## Your task
Search the data for the string "countries" and copy each line in which it appears.

Page images and extracted text:

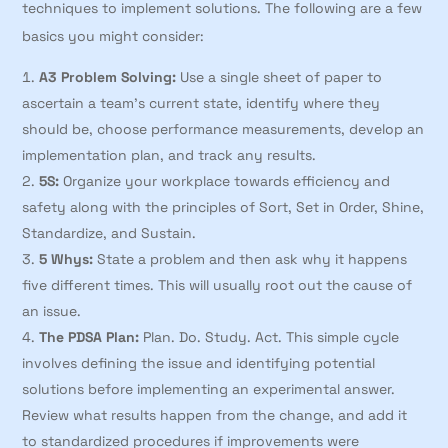
techniques to implement solutions. The following are a few
basics you might consider:
A3 Problem Solving:
Use a single sheet of paper to
ascertain a team’s current state, identify where they
should be, choose performance measurements, develop an
implementation plan, and track any results.
5S:
Organize your workplace towards efficiency and
safety along with the principles of Sort, Set in Order, Shine,
Standardize, and Sustain.
5 Whys:
State a problem and then ask why it happens
five different times. This will usually root out the cause of
an issue.
The PDSA Plan:
Plan. Do. Study. Act. This simple cycle
involves defining the issue and identifying potential
solutions before implementing an experimental answer.
Review what results happen from the change, and add it
to standardized procedures if improvements were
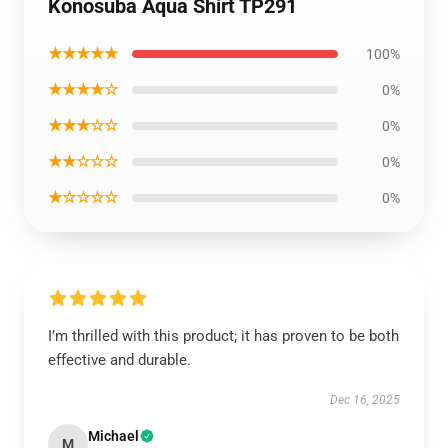
Konosuba Aqua Shirt TP291
★★★★★
100%
★★★★☆
0%
★★★☆☆
0%
★★☆☆☆
0%
★☆☆☆☆
0%
I’m thrilled with this product; it has proven to be both
effective and durable.
Dec 16, 2025
Michael
M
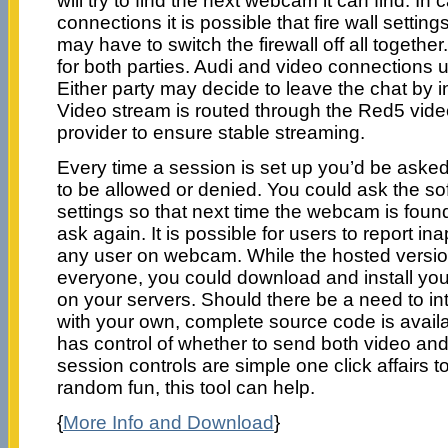
will try to find the next webcam it can find. In
connections it is possible that fire wall setting
may have to switch the firewall off all together. 
for both parties. Audi and video connection
Either party may decide to leave the chat by i
Video stream is routed through the Red5 video
provider to ensure stable streaming.
Every time a session is set up you’d be asked
to be allowed or denied. You could ask the s
settings so that next time the webcam is foun
ask again. It is possible for users to report in
any user on webcam. While the hosted version 
everyone, you could download and install yo
on your servers. Should there be a need to int
with your own, complete source code is avail
has control of whether to send both video and
session controls are simple one click affairs to
random fun, this tool can help.
{
More Info and Download
}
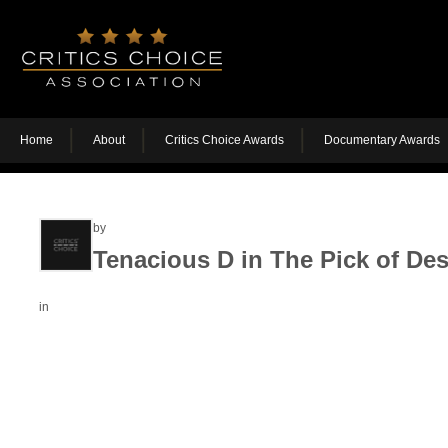
Home
About
Critics Choice Awards
Documentary Awards
by
Tenacious D in The Pick of Des
in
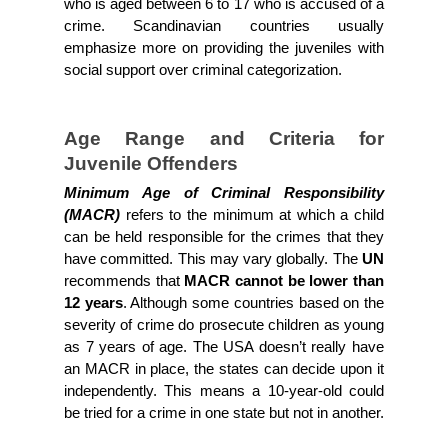
who is aged between 6 to 17 who is accused of a 
crime. Scandinavian countries usually 
emphasize more on providing the juveniles with 
social support over criminal categorization.
Age Range and Criteria for 
Juvenile Offenders
Minimum Age of Criminal Responsibility 
(MACR)
 refers to the minimum at which a child 
can be held responsible for the crimes that they 
have committed. This may vary globally. The 
UN 
recommends that 
MACR cannot be lower than 
12 years
. Although some countries based on the 
severity of crime do prosecute children as young 
as 7 years of age. The USA doesn’t really have 
an MACR in place, the states can decide upon it 
independently. This means a 10-year-old could 
be tried for a crime in one state but not in another.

## Written answer
crime. Scandinavian countries usually 
. Although some countries based on the 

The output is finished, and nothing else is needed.